Meu pai foi produtor da Globo, cresci indo nos estúdios ver gravação de novela. E minha mãe era secretária da faculdade de teatro da Unirio (Universidade Federal do Estado do Rio de Janeiro). Já tinha essa atmosfera em casa. Falei com minha mãe que eu queria fazer algumas aulas no Teatro Tablado, da Maria Clara Machado. Fui e caí numa turma que tinha Maurício Mattar, Bianca Byington, Malu Mader, Felipe Camargo, Marcelo Novaes. Em 1984, teve um teste pra novela Livre pra Voar, com Tony Ramos e Carla Camuratti. ‘Vou passar nesse teste’, pensei. O Maurício Mattar fez o teste comigo, nós dois passamos, mas ele foi reservado pra Roque Santeiro. Fiz essa novela e também fui pra Roque Santeiro. Dali, fiz oito novelas, minisséries... fiquei 10 anos contratado.


Depois da Globo você esteve em outras emissoras...

Sim. Ainda no Tablado, me interessei por iluminação, figurino, produção de arte... fui me formando produtor, passei a me produzir e aos espetáculos de teatro que eu fazia. Isso me deu uma experiência grande de vida. Passei pela Record e fiquei oito anos na área de criação do SBT.


Você citou Roque Santeiro, um sucesso estrondoso. Você imaginou que seria tudo aquilo? Quando se deu conta?

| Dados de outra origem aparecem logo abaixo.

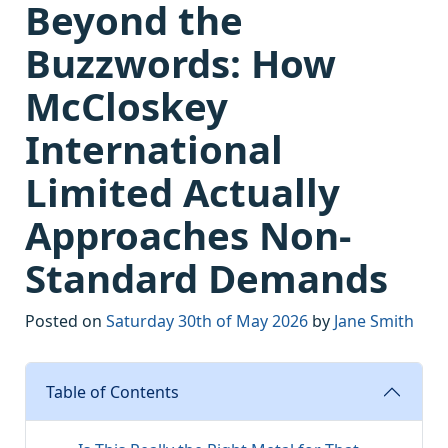
Beyond the
Buzzwords: How
McCloskey
International
Limited Actually
Approaches Non-
Standard Demands
Posted on
Saturday 30th of May 2026
by
Jane Smith
Table of Contents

Foi surpresa até pra Globo. A novela deu 100 pontos de audiência, justamente no capítulo da morte do personagem do Maurício Mattar, João Ligeiro, irmão do Roque Santeiro. A gente tinha gravado a morte do personagem em um sítio na Barra da Tijuca. Eles deixaram pra gravar uns dois dias antes de ser exibida. Eu participei de outras gravações, esperei pra vir embora na Kombi. No dia da exibição, umas 20 horas, a gente tá chegando no Rio, e eu o Maurício, e aquilo estranhíssimo: não tinha ninguém na rua e todos os prédios acesos. Eu virei pro Maurício, ‘isso é o Jornal Nacional preparando pro capítulo do Roque Santeiro, tá todo mundo assistindo’. No dia seguinte, tava estampado em todos os jornais que deu 100 pontos de audiência. Houve outros momentos de grande audiência, o capítulo final, por exemplo, mas eu lembro disso porque vivi com o Maurício. Dali, a gente foi alçado ao protagonismo das novelas.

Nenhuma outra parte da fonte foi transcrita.